%%

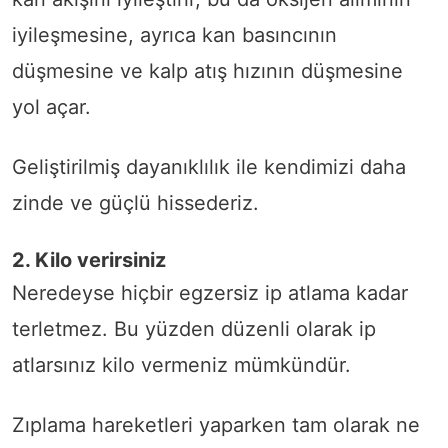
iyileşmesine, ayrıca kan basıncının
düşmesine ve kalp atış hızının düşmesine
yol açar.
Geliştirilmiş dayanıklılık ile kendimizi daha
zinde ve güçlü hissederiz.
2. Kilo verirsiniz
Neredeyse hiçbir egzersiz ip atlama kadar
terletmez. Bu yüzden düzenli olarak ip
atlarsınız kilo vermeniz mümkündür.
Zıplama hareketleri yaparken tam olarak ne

%%
%%

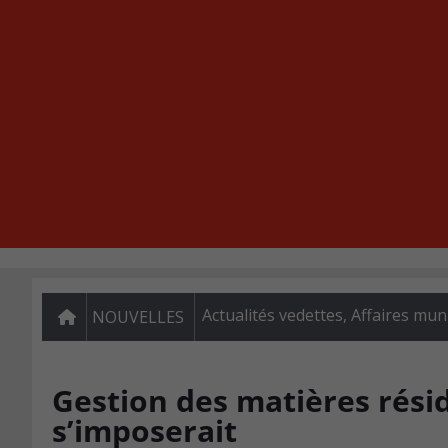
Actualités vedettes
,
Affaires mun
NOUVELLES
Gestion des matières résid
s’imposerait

%%

Start with the line above that contains "düşmesine ve kalp atış hızının düşmesine" and stop after the line that contains "Zıplama hareketleri yaparken tam olarak ne". Output those lines exactly, and only those.

düşmesine ve kalp atış hızının düşmesine
yol açar.
Geliştirilmiş dayanıklılık ile kendimizi daha
zinde ve güçlü hissederiz.
2. Kilo verirsiniz
Neredeyse hiçbir egzersiz ip atlama kadar
terletmez. Bu yüzden düzenli olarak ip
atlarsınız kilo vermeniz mümkündür.
Zıplama hareketleri yaparken tam olarak ne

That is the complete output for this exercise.